Karhutla di Riau Capai 3.299 Hektare, Tambahan Bantuan Heli Water Bombing Segera Tiba
Muhammad Ridho April 06, 2026 08:29 PM

TRIBUNPEKANBARU.COM, PEKANBARU - Luas kebakaran hutan dan lahan (Karhutla) di Provinsi Riau terus bertambah. Hingga kini telah mencapai 3.299,73 hektare.

Data terbaru yang dirilis Badan Penanggulangan Bencana Daerah (BPBD) Riau mencatat, wilayah paling terdampak berada di Kabupaten Pelalawan dengan luasan mencapai 1.735,31 hektare, disusul Bengkalis 687,51 hektare dan Dumai 374,12 hektare.

Selain itu, kebakaran juga meluas ke sejumlah daerah lain seperti Indragiri Hilir 178,75 hektare, Siak 119,29 hektare, Kampar 62,15 hektare, Rokan Hilir 54,00 hektare, Indragiri Hulu 36,40 hektare, Pekanbaru 34,05 hektare, Meranti 13,40 hektare, hingga Kuantan Singingi 4,75 hektare. 

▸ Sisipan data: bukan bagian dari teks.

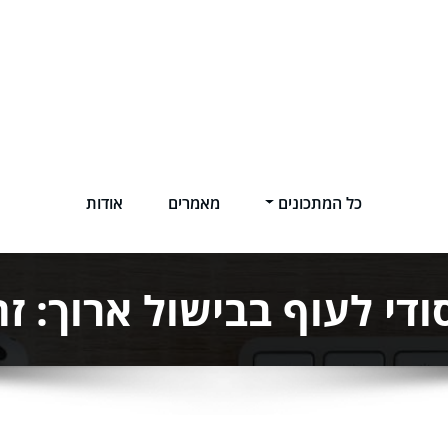
כל המתכונים
מאמרים
אודות
ודי לעוף בבישול ארוך: ז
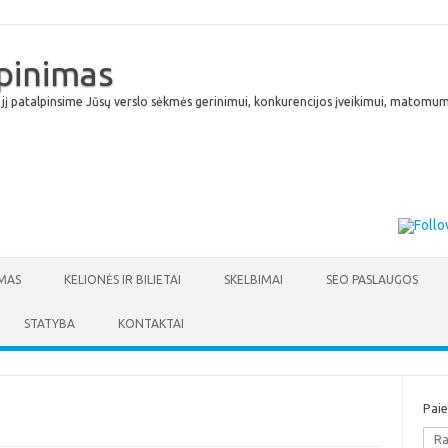
lpinimas
 jį patalpinsime Jūsų verslo sėkmės gerinimui, konkurencijos įveikimui, matomumu
Skip to content
MAS
KELIONĖS IR BILIETAI
SKELBIMAI
SEO PASLAUGOS
STATYBA
KONTAKTAI
Pai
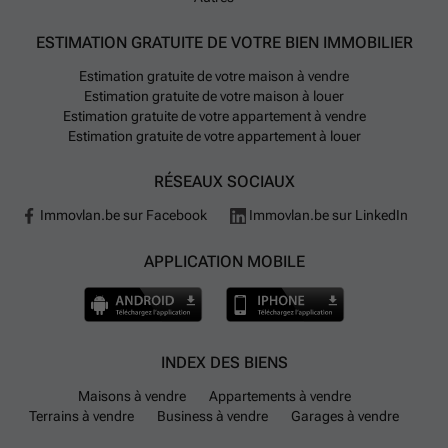
ESTIMATION GRATUITE DE VOTRE BIEN IMMOBILIER
Estimation gratuite de votre maison à vendre
Estimation gratuite de votre maison à louer
Estimation gratuite de votre appartement à vendre
Estimation gratuite de votre appartement à louer
RÉSEAUX SOCIAUX
Immovlan.be sur Facebook
Immovlan.be sur LinkedIn
APPLICATION MOBILE
INDEX DES BIENS
Maisons à vendre
Appartements à vendre
Terrains à vendre
Business à vendre
Garages à vendre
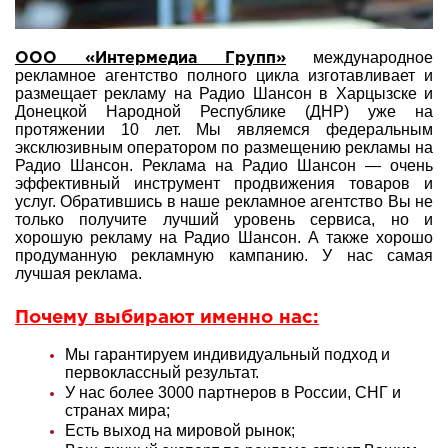
международное
ООО «Интермедиа Групп»
рекламное агентство полного цикла изготавливает и
размещает рекламу на Радио Шансон в Харцызске и
Донецкой Народной Республике (ДНР) уже на
протяжении 10 лет. Мы являемся федеральным
эксклюзивным оператором по размещению рекламы на
Радио Шансон. Реклама на Радио Шансон — очень
эффективный инструмент продвижения товаров и
услуг. Обратившись в наше рекламное агентство Вы не
только получите лучший уровень сервиса, но и
хорошую рекламу на Радио Шансон. А также хорошо
продуманную рекламную кампанию. У нас самая
лучшая реклама.
Почему выбирают именно нас:
Мы гарантируем индивидуальный подход и
первоклассный результат.
У нас более 3000 партнеров в России, СНГ и
странах мира;
Есть выход на мировой рынок;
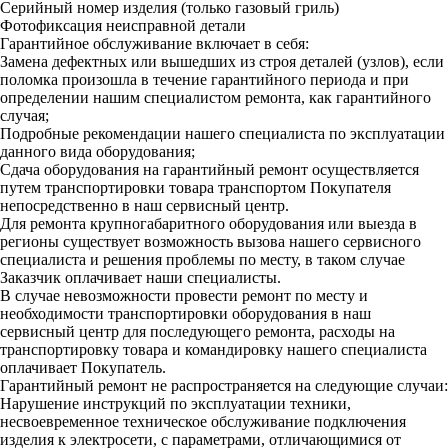
Серийный номер изделия (только газовый гриль)
Фотофиксация неисправной детали
Гарантийное обслуживание включает в себя:
Замена дефектных или вышедших из строя деталей (узлов), если
поломка произошла в течение гарантийного периода и при
определении нашим специалистом ремонта, как гарантийного
случая;
Подробные рекомендации нашего специалиста по эксплуатации
данного вида оборудования;
Сдача оборудования на гарантийный ремонт осуществляется
путем транспортировки товара транспортом Покупателя
непосредственно в наш сервисный центр.
Для ремонта крупногабаритного оборудования или выезда в
регионы существует возможность вызова нашего сервисного
специалиста и решения проблемы по месту, в таком случае
Заказчик оплачивает наши специалисты.
В случае невозможности провести ремонт по месту и
необходимости транспортировки оборудования в наш
сервисный центр для последующего ремонта, расходы на
транспортировку товара и командировку нашего специалиста
оплачивает Покупатель.
Гарантийный ремонт не распространяется на следующие случаи:
Нарушение инструкций по эксплуатации техники,
несвоевременное техническое обслуживание подключения
изделия к электросети, с параметрами, отличающимися от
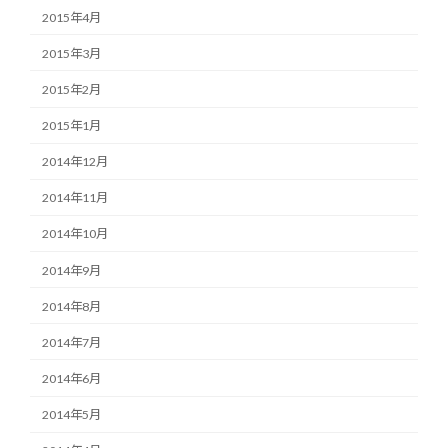
2015年4月
2015年3月
2015年2月
2015年1月
2014年12月
2014年11月
2014年10月
2014年9月
2014年8月
2014年7月
2014年6月
2014年5月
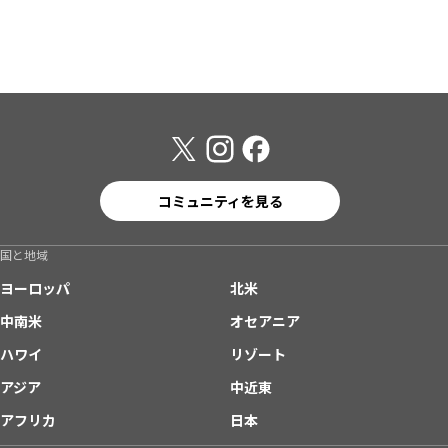
コミュニティを見る
国と地域
ヨーロッパ
北米
中南米
オセアニア
ハワイ
リゾート
アジア
中近東
アフリカ
日本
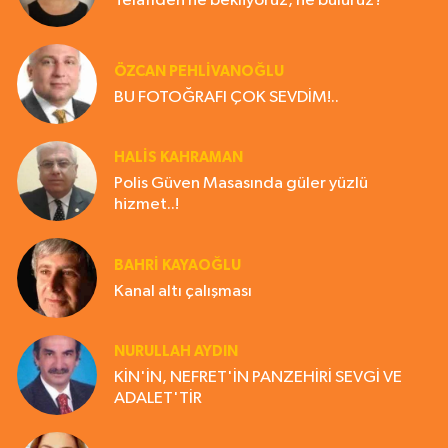
Telafiden ne bekliyoruz, ne buluruz?
ÖZCAN PEHLİVANOĞLU
BU FOTOĞRAFI ÇOK SEVDİM!..
HALIS KAHRAMAN
Polis Güven Masasında güler yüzlü
hizmet..!
BAHRI KAYAOĞLU
Kanal altı çalışması
NURULLAH AYDIN
KİN'İN, NEFRET'İN PANZEHİRİ SEVGİ VE
ADALET'TİR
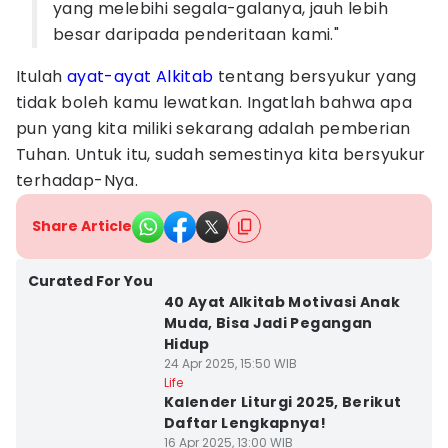
yang melebihi segala-galanya, jauh lebih
besar daripada penderitaan kami."
Itulah
ayat-ayat Alkitab
tentang bersyukur yang
tidak boleh kamu lewatkan. Ingatlah bahwa apa
pun yang kita miliki sekarang adalah pemberian
Tuhan. Untuk itu, sudah semestinya kita bersyukur
terhadap-Nya.
Share Article
Curated For You
40 Ayat Alkitab Motivasi Anak
Muda, Bisa Jadi Pegangan
Hidup
24 Apr 2025, 15:50 WIB
Life
Kalender Liturgi 2025, Berikut
Daftar Lengkapnya!
16 Apr 2025, 13:00 WIB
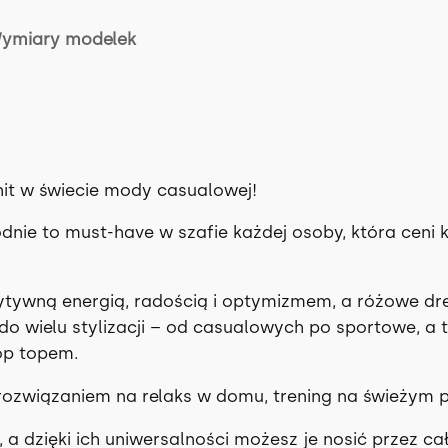
ymiary modelek
it w świecie mody casualowej!
odnie to must-have w szafie każdej osoby, która ceni
ozytywną energią, radością i optymizmem, a różowe d
do wielu stylizacji – od casualowych po sportowe, a 
op topem.
ozwiązaniem na relaks w domu, trening na świeżym p
 a dzięki ich uniwersalności możesz je nosić przez cał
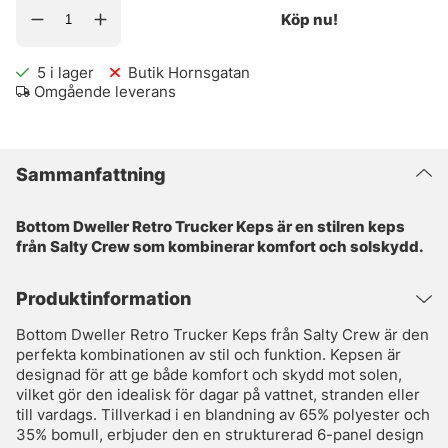
Köp nu!
5
i lager
Butik Hornsgatan
Omgående leverans
Sammanfattning
Bottom Dweller Retro Trucker Keps är en stilren keps
från Salty Crew som kombinerar komfort och solskydd.
Produktinformation
Bottom Dweller Retro Trucker Keps från Salty Crew är den
perfekta kombinationen av stil och funktion. Kepsen är
designad för att ge både komfort och skydd mot solen,
vilket gör den idealisk för dagar på vattnet, stranden eller
till vardags. Tillverkad i en blandning av 65% polyester och
35% bomull, erbjuder den en strukturerad 6-panel design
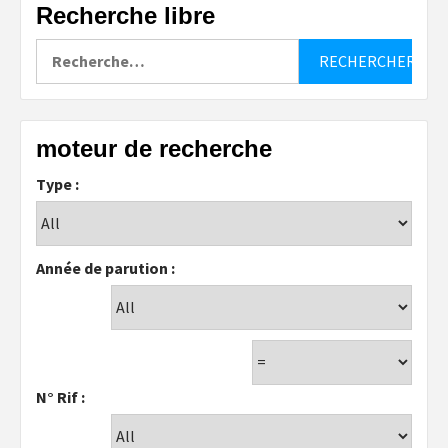
Recherche libre
Rechercher :
moteur de recherche
Type :
Année de parution :
N° Rif :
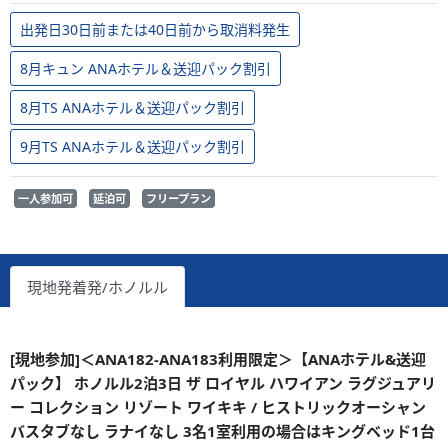
出発日30日前または40日前から取消料発生
8月キュン ANAホテル＆送迎パック割引
8月TS ANAホテル＆送迎パック割引
9月TS ANAホテル＆送迎パック割引
一人参加可
延泊可
フリープラン
現地発着発/ホノルル
[現地参加]＜ANA182-ANA183利用限定＞【ANAホテル&送迎
パック】 ホノルル2泊3日 ザ ロイヤル ハワイアン ラグジュアリ
ー コレクション リゾート ワイキキ / ヒストリックオーシャン
バスタブなし ラナイなし 3名1室利用の場合はキングベッド1台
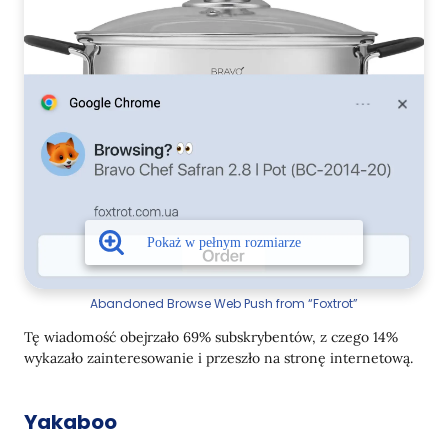
Abandoned Browse Web Push from “Foxtrot”
Tę wiadomość obejrzało 69% subskrybentów, z czego 14%
wykazało zainteresowanie i przeszło na stronę internetową.
Yakaboo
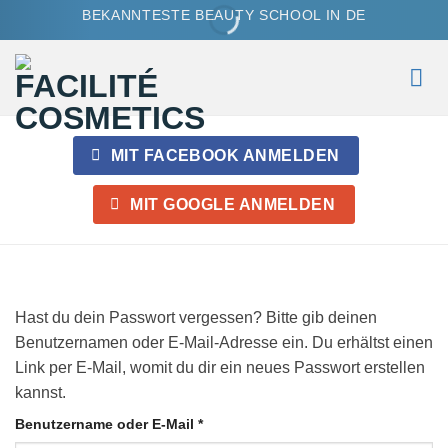
Zum
BEKANNTESTE BEAUTY SCHOOL IN DE
Inhalt
springen
MIT
FACEBOOK
ANMELDEN
MIT
GOOGLE
ANMELDEN
Hast du dein Passwort vergessen? Bitte gib deinen
Benutzernamen oder E-Mail-Adresse ein. Du erhältst einen
Link per E-Mail, womit du dir ein neues Passwort erstellen
kannst.
Erforderlich
Benutzername oder E-Mail
*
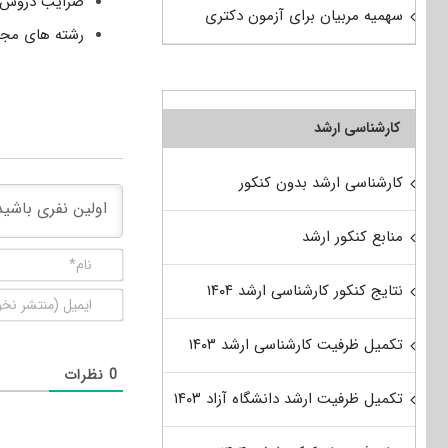
ضرایب دروس آ
سهمیه مربیان برای آزمون دکتری
رشته های مجاز
کارشناسی ارشد
کارشناسی ارشد بدون کنکور
منابع کنکور ارشد
نتایج کنکور کارشناسی ارشد ۱۴۰۴
تکمیل ظرفیت کارشناسی ارشد ۱۴۰۳
0
نظرات
تکمیل ظرفیت ارشد دانشگاه آزاد ۱۴۰۳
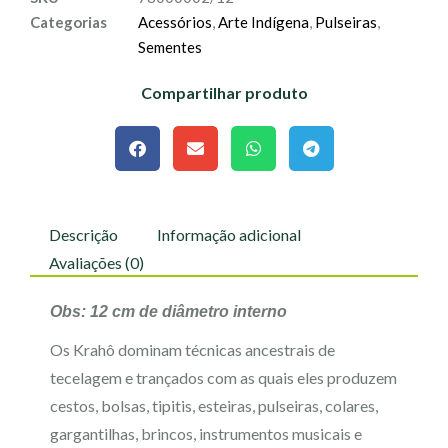
Categorias
Acessórios
,
Arte Indígena
,
Pulseiras
,
Sementes
Compartilhar produto
Descrição
Informação adicional
Avaliações (0)
Obs: 12 cm de diâmetro interno
Os Krahô dominam técnicas ancestrais de
tecelagem e trançados com as quais eles produzem
cestos, bolsas, tipitis, esteiras, pulseiras, colares,
gargantilhas, brincos, instrumentos musicais e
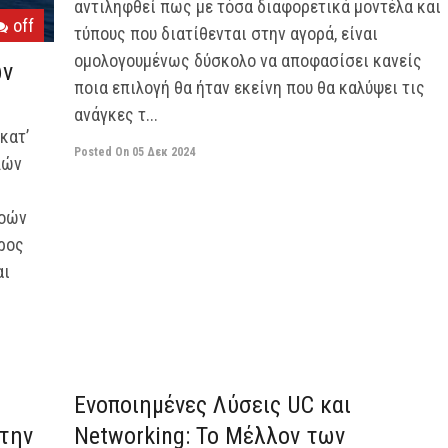
αντιληφθεί πως με τόσα διαφορετικά μοντέλα και
off
τύπους που διατίθενται στην αγορά, είναι
ομολογουμένως δύσκολο να αποφασίσει κανείς
ών
ποια επιλογή θα ήταν εκείνη που θα καλύψει τις
ανάγκες τ...
κατ’
Posted On
05 Δεκ 2024
λών
ροών
ρος
αι
off
off
Ενοποιημένες Λύσεις UC και
την
Networking: Το Μέλλον των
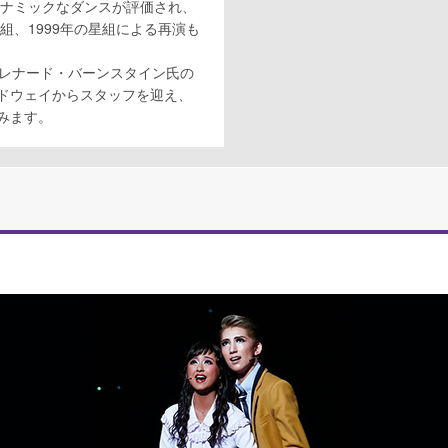
イナミックなダンスが評価され、
組、1999年の星組による再演も
「レナード・バーンスタイン氏の
ードウェイからスタッフを迎え、
みます。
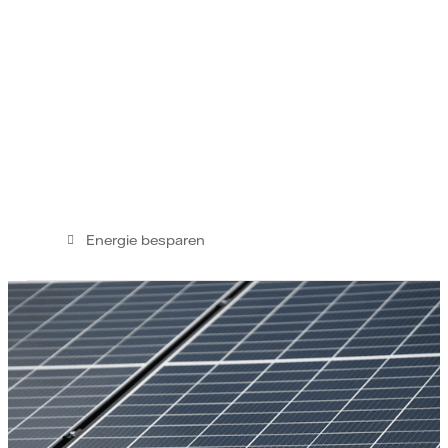
Energie besparen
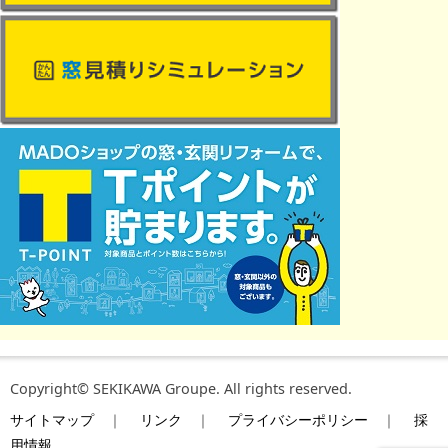
Copyright© SEKIKAWA Groupe. All rights reserved.
サイトマップ
｜
リンク
｜
プライバシーポリシー
｜
採
用情報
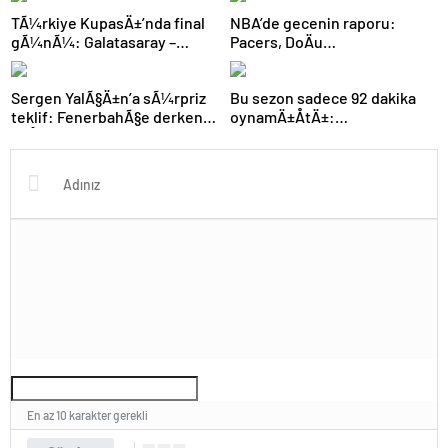
durumu belli oldu!
TÃ¼rkiye KupasÄ±’nda final
NBA’de gecenin raporu:
gÃ¼nÃ¼: Galatasaray –
Pacers, DoÄu
Trabzonspor maÃ§Ä±
KonferansÄ±’nda finale
11’lerinde sÃ¼rpriz
Ã§Ä±ktÄ±
Sergen YalÃ§Ä±n’a sÃ¼rpriz
Bu sezon sadece 92 dakika
teklif: FenerbahÃ§e derken
oynamÄ±ÅtÄ±:
baÅka bir SÃ¼per Lig ekibi
Galatasaray’dan
Bundesliga’ya transfer
En az 10 karakter gerekli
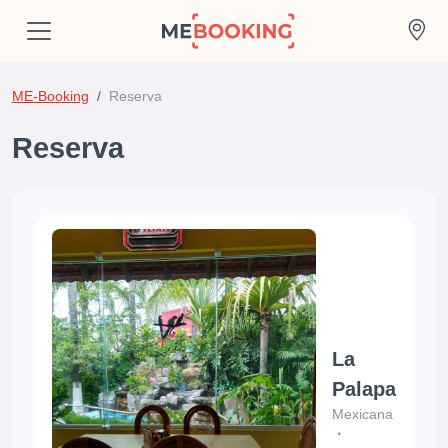
ME-Booking
Reserva
Reserva
La
Palapa
Mexicana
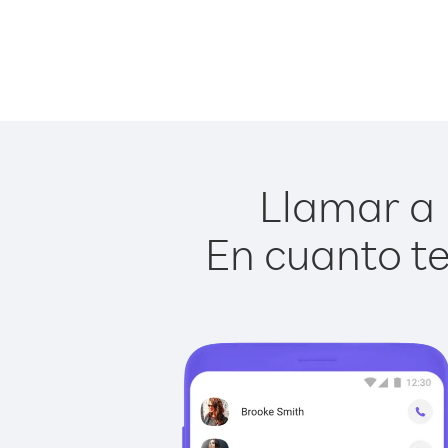
Llamar a 
En cuanto te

"Sementara Rokan Hulu masih dilaporkan nihil kebakaran," kata Kepala Badan Penanggulangan Bencana Daerah dan Pemadam Kebakaran (BPBD) Riau, Edy Afrizal, Senin (6/4/2026).

Edy menjelaskan, menghadapi kondisi ini, pihaknya melakukan berbagai upaya pemadaman. Baik melalui jalur darat maupun udara.

Namun, keterbatasan akses ke lokasi kebakaran, terutama di kawasan hutan dan lahan gambut yang sulit dijangkau, menjadi kendala utama bagi tim di lapangan.

Edy mengatakan bahwa tim darat tetap berupaya maksimal dengan peralatan yang ada. Namun untuk area yang jauh dan sulit dijangkau, bantuan udara menjadi sangat krusial.

“Banyak titik api berada di lokasi yang sulit diakses, seperti di Pelalawan dan Bengkalis, termasuk di Desa Teluk Lancar dan Kelemantan. Di sinilah peran water bombing sangat dibutuhkan,” ujar Edy.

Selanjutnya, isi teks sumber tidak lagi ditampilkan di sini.